++++ Records for the exercise ++++
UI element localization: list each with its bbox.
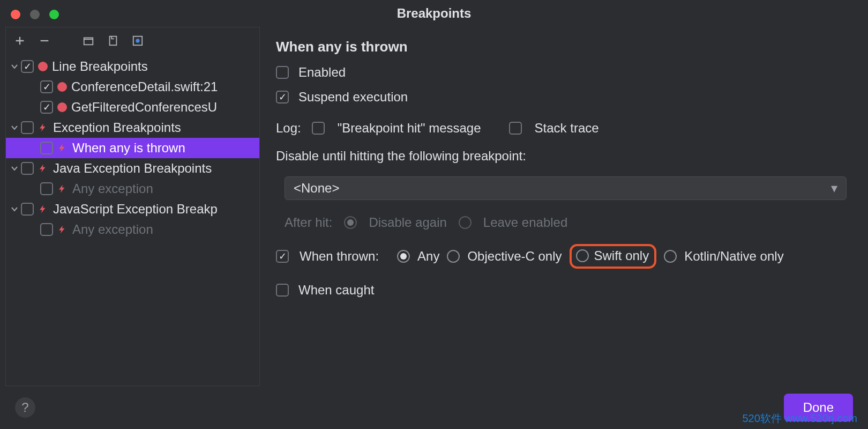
titlebar: Breakpoints [0, 0, 868, 27]
log-stacktrace-label: Stack trace [535, 121, 599, 136]
checkbox[interactable] [21, 162, 34, 175]
after-hit-label: After hit: [285, 215, 332, 230]
tree-item-selected[interactable]: When any is thrown [6, 138, 259, 158]
disable-until-select[interactable]: <None> ▾ [285, 176, 847, 200]
svg-point-3 [136, 39, 139, 42]
after-hit-leave-enabled-label: Leave enabled [483, 215, 567, 230]
enabled-row: Enabled [276, 65, 847, 80]
disable-until-label: Disable until hitting the following brea… [276, 149, 847, 164]
view-breakpoints-icon[interactable] [130, 33, 145, 48]
tree-group-exception-breakpoints[interactable]: Exception Breakpoints [6, 117, 259, 138]
detail-title: When any is thrown [276, 39, 847, 55]
tree-item[interactable]: Any exception [6, 179, 259, 199]
traffic-lights [11, 10, 59, 19]
group-by-package-icon[interactable] [81, 33, 96, 48]
when-thrown-any-label: Any [417, 249, 439, 264]
tree-group-js-exception-breakpoints[interactable]: JavaScript Exception Breakp [6, 199, 259, 219]
enabled-checkbox[interactable] [276, 66, 289, 79]
when-thrown-objc-radio[interactable] [447, 250, 460, 263]
log-bphit-label: "Breakpoint hit" message [338, 121, 481, 136]
window-close-icon[interactable] [11, 10, 20, 19]
exception-bolt-icon [38, 204, 49, 214]
caret-down-icon: ▾ [831, 181, 837, 196]
group-by-file-icon[interactable] [106, 33, 121, 48]
after-hit-disable-again-label: Disable again [369, 215, 446, 230]
checkbox[interactable] [40, 182, 53, 195]
tree-item[interactable]: ConferenceDetail.swift:21 [6, 77, 259, 97]
tree-item-label: Any exception [72, 181, 153, 196]
add-icon[interactable] [12, 33, 27, 48]
help-button[interactable]: ? [15, 397, 35, 418]
when-caught-row: When caught [276, 283, 847, 298]
breakpoints-tree: Line Breakpoints ConferenceDetail.swift:… [6, 54, 259, 386]
log-bphit-checkbox[interactable] [312, 122, 325, 135]
exception-bolt-icon [57, 143, 68, 153]
breakpoint-dot-icon [38, 62, 48, 71]
checkbox[interactable] [21, 60, 34, 73]
exception-bolt-icon [38, 163, 49, 174]
breakpoints-tree-panel: Line Breakpoints ConferenceDetail.swift:… [5, 27, 260, 386]
when-thrown-any-radio[interactable] [397, 250, 410, 263]
checkbox[interactable] [21, 121, 34, 134]
tree-group-label: JavaScript Exception Breakp [53, 202, 218, 217]
log-row: Log: "Breakpoint hit" message Stack trac… [276, 121, 847, 136]
breakpoint-dot-icon [57, 102, 67, 112]
when-thrown-label: When thrown: [300, 249, 379, 264]
tree-group-label: Line Breakpoints [52, 59, 148, 74]
when-thrown-objc-label: Objective-C only [467, 249, 562, 264]
chevron-down-icon[interactable] [8, 123, 21, 132]
breakpoint-detail-panel: When any is thrown Enabled Suspend execu… [260, 27, 863, 386]
tree-group-label: Exception Breakpoints [53, 120, 181, 135]
checkbox[interactable] [21, 203, 34, 216]
tree-item-label: When any is thrown [72, 140, 185, 156]
remove-icon[interactable] [37, 33, 52, 48]
log-stacktrace-checkbox[interactable] [509, 122, 522, 135]
when-thrown-kotlin-label: Kotlin/Native only [684, 249, 783, 264]
breakpoint-dot-icon [57, 82, 67, 92]
exception-bolt-icon [57, 183, 68, 194]
tree-item[interactable]: Any exception [6, 219, 259, 240]
when-thrown-swift-label: Swift only [594, 248, 649, 263]
checkbox[interactable] [40, 223, 53, 236]
when-caught-label: When caught [298, 283, 374, 298]
window-minimize-icon[interactable] [30, 10, 40, 19]
window-title: Breakpoints [397, 6, 472, 21]
tree-toolbar [6, 27, 259, 54]
tree-item-label: GetFilteredConferencesU [71, 100, 217, 115]
suspend-row: Suspend execution [276, 90, 847, 105]
checkbox[interactable] [40, 101, 53, 114]
chevron-down-icon[interactable] [8, 205, 21, 213]
tree-item[interactable]: GetFilteredConferencesU [6, 97, 259, 117]
when-thrown-row: When thrown: Any Objective-C only Swift … [276, 244, 847, 269]
enabled-label: Enabled [298, 65, 346, 80]
exception-bolt-icon [57, 224, 68, 235]
when-thrown-checkbox[interactable] [276, 250, 289, 263]
svg-rect-1 [110, 36, 117, 46]
after-hit-leave-enabled-radio [459, 216, 472, 229]
when-caught-checkbox[interactable] [276, 284, 289, 297]
dialog-footer: ? Done [0, 386, 868, 429]
chevron-down-icon[interactable] [8, 62, 21, 71]
suspend-checkbox[interactable] [276, 91, 289, 103]
checkbox[interactable] [40, 142, 53, 154]
when-thrown-kotlin-radio[interactable] [664, 250, 677, 263]
watermark-text: 520软件 www.520rj.com [742, 411, 857, 426]
when-thrown-swift-radio[interactable] [576, 249, 589, 262]
window-maximize-icon[interactable] [49, 10, 59, 19]
tree-group-line-breakpoints[interactable]: Line Breakpoints [6, 56, 259, 77]
tree-item-label: ConferenceDetail.swift:21 [71, 79, 218, 94]
suspend-label: Suspend execution [298, 90, 408, 105]
after-hit-row: After hit: Disable again Leave enabled [285, 215, 847, 230]
after-hit-disable-again-radio [344, 216, 357, 229]
tree-item-label: Any exception [72, 222, 153, 237]
chevron-down-icon[interactable] [8, 164, 21, 173]
log-label: Log: [276, 121, 301, 136]
tree-group-java-exception-breakpoints[interactable]: Java Exception Breakpoints [6, 158, 259, 179]
exception-bolt-icon [38, 122, 49, 133]
highlight-box: Swift only [570, 244, 657, 269]
disable-until-value: <None> [294, 181, 339, 196]
tree-group-label: Java Exception Breakpoints [53, 161, 212, 176]
checkbox[interactable] [40, 80, 53, 93]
++++
Directions for this task: All of the data is to be transcribed exactly, with images omitted.

Finished task:
UI element localization: list each with its bbox.
titlebar: Breakpoints [0, 0, 868, 27]
log-stacktrace-label: Stack trace [535, 121, 599, 136]
checkbox[interactable] [21, 162, 34, 175]
after-hit-label: After hit: [285, 215, 332, 230]
tree-item-selected[interactable]: When any is thrown [6, 138, 259, 158]
disable-until-select[interactable]: <None> ▾ [285, 176, 847, 200]
svg-point-3 [136, 39, 139, 42]
after-hit-leave-enabled-label: Leave enabled [483, 215, 567, 230]
enabled-row: Enabled [276, 65, 847, 80]
disable-until-label: Disable until hitting the following brea… [276, 149, 847, 164]
view-breakpoints-icon[interactable] [130, 33, 145, 48]
tree-group-exception-breakpoints[interactable]: Exception Breakpoints [6, 117, 259, 138]
detail-title: When any is thrown [276, 39, 847, 55]
tree-item[interactable]: Any exception [6, 179, 259, 199]
traffic-lights [11, 10, 59, 19]
group-by-package-icon[interactable] [81, 33, 96, 48]
when-thrown-any-label: Any [417, 249, 439, 264]
tree-group-js-exception-breakpoints[interactable]: JavaScript Exception Breakp [6, 199, 259, 219]
enabled-checkbox[interactable] [276, 66, 289, 79]
when-thrown-objc-radio[interactable] [447, 250, 460, 263]
log-bphit-label: "Breakpoint hit" message [338, 121, 481, 136]
window-close-icon[interactable] [11, 10, 20, 19]
exception-bolt-icon [38, 204, 49, 214]
caret-down-icon: ▾ [831, 181, 837, 196]
group-by-file-icon[interactable] [106, 33, 121, 48]
after-hit-disable-again-label: Disable again [369, 215, 446, 230]
checkbox[interactable] [40, 182, 53, 195]
tree-item[interactable]: ConferenceDetail.swift:21 [6, 77, 259, 97]
tree-item-label: Any exception [72, 181, 153, 196]
add-icon[interactable] [12, 33, 27, 48]
help-button[interactable]: ? [15, 397, 35, 418]
when-caught-row: When caught [276, 283, 847, 298]
breakpoints-tree: Line Breakpoints ConferenceDetail.swift:… [6, 54, 259, 386]
log-bphit-checkbox[interactable] [312, 122, 325, 135]
exception-bolt-icon [57, 143, 68, 153]
breakpoint-dot-icon [38, 62, 48, 71]
checkbox[interactable] [21, 60, 34, 73]
exception-bolt-icon [38, 163, 49, 174]
breakpoints-tree-panel: Line Breakpoints ConferenceDetail.swift:… [5, 27, 260, 386]
when-thrown-any-radio[interactable] [397, 250, 410, 263]
checkbox[interactable] [21, 121, 34, 134]
tree-group-label: JavaScript Exception Breakp [53, 202, 218, 217]
log-row: Log: "Breakpoint hit" message Stack trac… [276, 121, 847, 136]
breakpoint-dot-icon [57, 102, 67, 112]
when-thrown-label: When thrown: [300, 249, 379, 264]
tree-group-label: Line Breakpoints [52, 59, 148, 74]
when-thrown-objc-label: Objective-C only [467, 249, 562, 264]
chevron-down-icon[interactable] [8, 123, 21, 132]
breakpoint-detail-panel: When any is thrown Enabled Suspend execu… [260, 27, 863, 386]
tree-group-label: Exception Breakpoints [53, 120, 181, 135]
checkbox[interactable] [21, 203, 34, 216]
tree-item-label: When any is thrown [72, 140, 185, 156]
remove-icon[interactable] [37, 33, 52, 48]
log-stacktrace-checkbox[interactable] [509, 122, 522, 135]
when-thrown-kotlin-label: Kotlin/Native only [684, 249, 783, 264]
breakpoint-dot-icon [57, 82, 67, 92]
exception-bolt-icon [57, 183, 68, 194]
tree-item[interactable]: Any exception [6, 219, 259, 240]
when-thrown-swift-label: Swift only [594, 248, 649, 263]
checkbox[interactable] [40, 223, 53, 236]
when-caught-label: When caught [298, 283, 374, 298]
window-minimize-icon[interactable] [30, 10, 40, 19]
window-title: Breakpoints [397, 6, 472, 21]
tree-toolbar [6, 27, 259, 54]
tree-item-label: GetFilteredConferencesU [71, 100, 217, 115]
suspend-row: Suspend execution [276, 90, 847, 105]
checkbox[interactable] [40, 101, 53, 114]
chevron-down-icon[interactable] [8, 205, 21, 213]
tree-item[interactable]: GetFilteredConferencesU [6, 97, 259, 117]
when-thrown-row: When thrown: Any Objective-C only Swift … [276, 244, 847, 269]
enabled-label: Enabled [298, 65, 346, 80]
exception-bolt-icon [57, 224, 68, 235]
when-thrown-checkbox[interactable] [276, 250, 289, 263]
svg-rect-1 [110, 36, 117, 46]
after-hit-leave-enabled-radio [459, 216, 472, 229]
when-caught-checkbox[interactable] [276, 284, 289, 297]
dialog-footer: ? Done [0, 386, 868, 429]
chevron-down-icon[interactable] [8, 62, 21, 71]
suspend-checkbox[interactable] [276, 91, 289, 103]
checkbox[interactable] [40, 142, 53, 154]
when-thrown-kotlin-radio[interactable] [664, 250, 677, 263]
watermark-text: 520软件 www.520rj.com [742, 411, 857, 426]
when-thrown-swift-radio[interactable] [576, 249, 589, 262]
window-maximize-icon[interactable] [49, 10, 59, 19]
tree-group-line-breakpoints[interactable]: Line Breakpoints [6, 56, 259, 77]
tree-item-label: ConferenceDetail.swift:21 [71, 79, 218, 94]
suspend-label: Suspend execution [298, 90, 408, 105]
after-hit-row: After hit: Disable again Leave enabled [285, 215, 847, 230]
after-hit-disable-again-radio [344, 216, 357, 229]
tree-item-label: Any exception [72, 222, 153, 237]
chevron-down-icon[interactable] [8, 164, 21, 173]
log-label: Log: [276, 121, 301, 136]
tree-group-java-exception-breakpoints[interactable]: Java Exception Breakpoints [6, 158, 259, 179]
exception-bolt-icon [38, 122, 49, 133]
highlight-box: Swift only [570, 244, 657, 269]
disable-until-value: <None> [294, 181, 339, 196]
tree-group-label: Java Exception Breakpoints [53, 161, 212, 176]
checkbox[interactable] [40, 80, 53, 93]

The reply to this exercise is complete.